Sunday, March 31, 2019

The Pacific Mastodon

Mastodons have been in the news this week, thanks to a new paper by Alton Dooley et al. that makes a case for distinguishing a new Pleistocene species, Mammut pacificus, from the familiar Mammut americanum. The paper is freely available, so give it a look if you're interested in the technical side of fossil proboscideans (mammoths, mastodons, elephants, and friends). If you're interested but not quite up to speed on the details, there's also an in-depth interview with the lead author.

The skull of the type specimen of M. pacificus, Figure 1 in Dooley et al. 2019. From the caption: "Cranium in: (A) dorsal, (B) ventral, (C) left lateral, (D) right lateral, (E) posterior, (F) distal end of left tusk (I1), lateral, and (G) right tusk (I1), lateral view. Teeth include left and right M2–M3. (A–E) are images of a resin cast of the holotype cranium on exhibit at the Western Science Center. All images are orthographic views of photogrammetric models. Scale = 10 cm."

Although mastodons and mammoths are among the most familiar extinct animals, our understanding of their species is still fairly hazy. For those of you who are unfamiliar with the issue, the short answer is that paleontologists historically loved to name proboscidean species. The long answer is too long for a post, but there's a little 1,800-page two-volume monograph by Henry Fairfield Osborn that may provide some illumination. You can read and download the volumes from the Biodiversity Heritage Library (both) and Internet Archive (1, 2). Two caveats for the reader: both volumes are large files (88 and 103 mb, respectively), and Osborn had some* ideas about taxonomy and evolution that have not quite stood the test of time. The 1920s and 1930s were a splitting time, and Osborn could split with the best of them. Over the following decades researchers have gradually settled on a shortlist of a few species and genera, but there are still a lot of questions, and given the results from the original binge of species-naming there hasn't been much of an appetite for creating more.

*By "some" I mean "all of them".

Western North America appears to have been mammoth country; mastodons are not particularly abundant, with many finds only coming in the past couple of decades. Dooley et al.'s project started with a mastodon found at Diamond Valley Lake West Dam near Hemet, California. This mastodon, now on display at the Western Science Center and known familiarly as "Max", has small third molars for its size. (As the interview relates, this fact only became apparent when Dooley was working on exhibit text, and then the project grew from there.) The authors began making comparisons to other mastodon specimens. What they concluded, after several years of work, was that mastodons from California and southern Idaho shared a small suite of characteristics unlike the more familiar mastodons of eastern North America. Aside from the small third molars, these include six fused sacral vertebrae (usually five in M. americanum), femora with relatively thicker shafts, no mandibular tusks (M. americanum sometimes has tusks in the lower jaw), and males with relatively thinner tusks at the base.

Figure 33 from Dooley et al. 2019. The caption there reads "Red circles mark all known M. pacificus localities, while blue circles mark the M. americanum localities that produced teeth used in this study and represented in Table S2. Note that while there are many additional M. americanum localities that were not included in this study and that are not indicated on the map, there are no known M. americanum localities in California. The M. americanum locality in Oregon is a non-diagnostic specimen that was included as M. americanum in this study, but that could represent M. pacificus."

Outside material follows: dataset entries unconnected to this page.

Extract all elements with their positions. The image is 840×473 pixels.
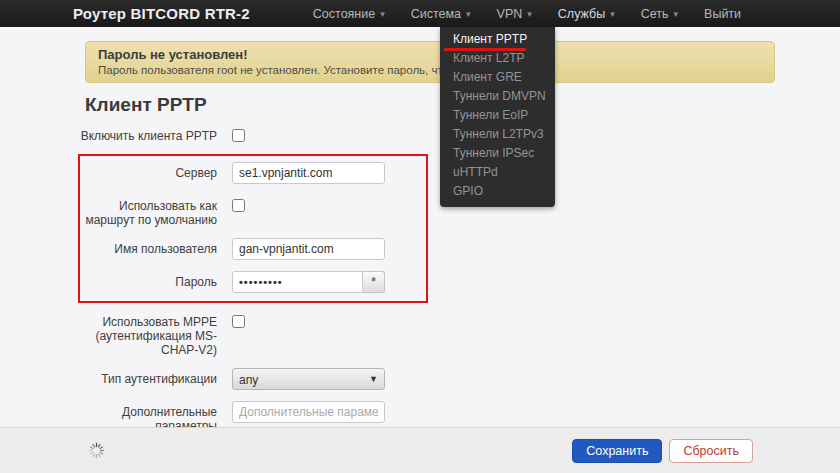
password-warning-banner: Пароль не установлен! Пароль пользовател…	[85, 41, 775, 83]
footer-buttons: Сохранить Сбросить	[572, 439, 753, 463]
default-route-label: Использовать как маршрут по умолчанию	[80, 195, 217, 227]
footer-bar: Сохранить Сбросить	[0, 427, 840, 473]
mppe-checkbox[interactable]	[232, 315, 245, 328]
nav-item-network[interactable]: Сеть ▾	[628, 0, 691, 27]
menu-item-dmvpn-tunnels[interactable]: Туннели DMVPN	[440, 87, 555, 106]
enable-pptp-label: Включить клиента PPTP	[65, 125, 217, 143]
password-label: Пароль	[80, 271, 217, 289]
auth-type-label: Тип аутентификации	[65, 368, 217, 386]
mppe-label: Использовать MPPE (аутентификация MS-CHA…	[65, 311, 217, 357]
nav-item-logout[interactable]: Выйти	[691, 0, 754, 27]
menu-item-l2tp-client[interactable]: Клиент L2TP	[440, 49, 555, 68]
pptp-client-form: Включить клиента PPTP Сервер Использоват…	[65, 125, 665, 433]
menu-item-l2tpv3-tunnels[interactable]: Туннели L2TPv3	[440, 125, 555, 144]
username-row: Имя пользователя	[80, 238, 426, 260]
menu-item-gpio[interactable]: GPIO	[440, 182, 555, 201]
extra-params-input[interactable]	[232, 401, 385, 423]
nav-item-services[interactable]: Службы ▾	[545, 0, 628, 27]
select-arrow-icon: ▼	[369, 374, 378, 384]
banner-title: Пароль не установлен!	[98, 47, 762, 63]
server-label: Сервер	[80, 162, 217, 180]
main-content: Пароль не установлен! Пароль пользовател…	[0, 27, 840, 427]
nav-item-system[interactable]: Система ▾	[398, 0, 484, 27]
nav-menu: Состояние ▾ Система ▾ VPN ▾ Службы ▾ Сет…	[300, 0, 754, 27]
username-input[interactable]	[232, 238, 385, 260]
menu-item-uhttpd[interactable]: uHTTPd	[440, 163, 555, 182]
chevron-down-icon: ▾	[610, 9, 615, 19]
default-route-row: Использовать как маршрут по умолчанию	[80, 195, 426, 227]
save-button[interactable]: Сохранить	[572, 439, 662, 463]
loading-spinner-icon	[88, 442, 105, 459]
enable-pptp-row: Включить клиента PPTP	[65, 125, 665, 143]
default-route-checkbox[interactable]	[232, 199, 245, 212]
nav-item-status[interactable]: Состояние ▾	[300, 0, 398, 27]
nav-item-vpn[interactable]: VPN ▾	[484, 0, 545, 27]
enable-pptp-checkbox[interactable]	[232, 129, 245, 142]
server-row: Сервер	[80, 162, 426, 184]
password-input[interactable]	[232, 271, 363, 293]
brand-title[interactable]: Роутер BITCORD RTR-2	[73, 5, 250, 22]
menu-item-eoip-tunnels[interactable]: Туннели EoIP	[440, 106, 555, 125]
password-reveal-button[interactable]: *	[363, 271, 385, 293]
server-input[interactable]	[232, 162, 385, 184]
services-dropdown-menu: Клиент PPTP Клиент L2TP Клиент GRE Тунне…	[440, 27, 555, 207]
username-label: Имя пользователя	[80, 238, 217, 256]
auth-type-row: Тип аутентификации any ▼	[65, 368, 665, 390]
chevron-down-icon: ▾	[527, 9, 532, 19]
menu-item-gre-client[interactable]: Клиент GRE	[440, 68, 555, 87]
auth-type-value: any	[239, 373, 258, 387]
red-annotation-underline	[444, 48, 526, 51]
chevron-down-icon: ▾	[466, 9, 471, 19]
chevron-down-icon: ▾	[380, 9, 385, 19]
reset-button[interactable]: Сбросить	[669, 439, 753, 463]
banner-text: Пароль пользователя root не установлен. …	[98, 63, 762, 77]
mppe-row: Использовать MPPE (аутентификация MS-CHA…	[65, 311, 665, 357]
menu-item-ipsec-tunnels[interactable]: Туннели IPSec	[440, 144, 555, 163]
top-navbar: Роутер BITCORD RTR-2 Состояние ▾ Система…	[0, 0, 840, 27]
menu-item-pptp-client[interactable]: Клиент PPTP	[440, 30, 555, 49]
auth-type-select[interactable]: any ▼	[232, 368, 385, 390]
red-annotation-box: Сервер Использовать как маршрут по умолч…	[78, 154, 428, 303]
password-row: Пароль *	[80, 271, 426, 293]
chevron-down-icon: ▾	[674, 9, 679, 19]
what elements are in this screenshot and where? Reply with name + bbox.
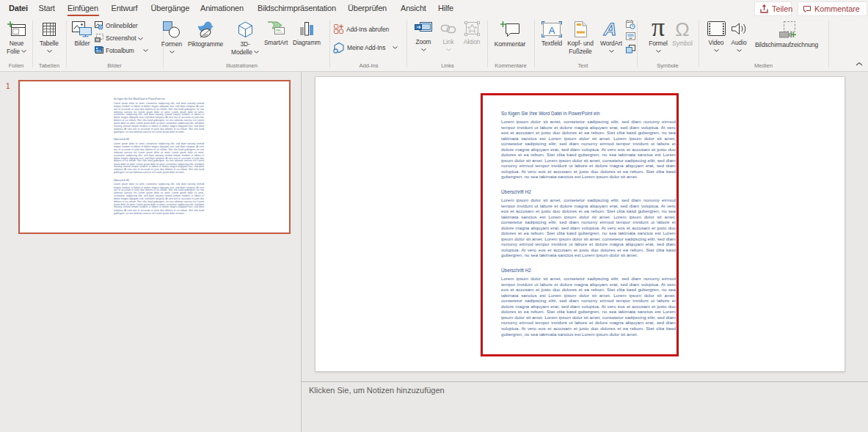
svg-text:Ω: Ω <box>675 21 689 37</box>
svg-text:A: A <box>602 21 619 37</box>
svg-text:A: A <box>549 25 555 36</box>
svg-text:π: π <box>652 21 665 37</box>
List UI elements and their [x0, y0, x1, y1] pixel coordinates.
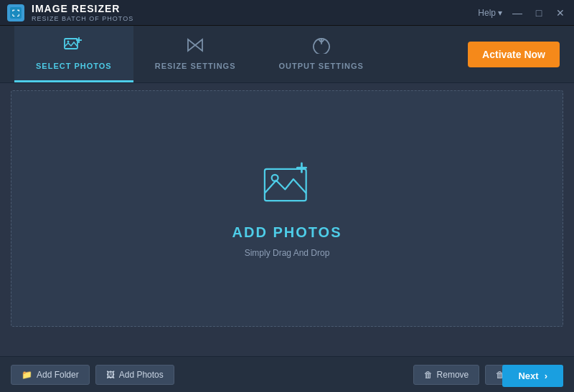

Dooley et al. found not only that all of the mastodons that could be studied from California shared these characteristics, but that the differences extended well into the Pleistocene, into the Irvingtonian land mammal stage. The mechanism for species separation would most likely be ecological: mastodon fossils are particularly rare in the mountain and desert country that intervenes between California and the rest of North America, and there may simply have not been enough suitable suitable mastodon environments in that region to keep the California population connected to the eastern population. In recognition of this distinct population, Dooley et al. coined the name M. pacificus, the Pacific mastodon. Moral of the story? Keep looking at your fossils, even if it's something seemingly well-known; you never know when something unusual might turn up.

References

Dooley, A. C., E. Scott, J. Green, K. B. Springer, B. S. Dooley, and G. J. Smith. 2019. Mammut pacificus sp. nov., a newly recognized species of mastodon from the Pleistocene of western North America. PeerJ 7:e6614. doi:10.7717/peerj.6614.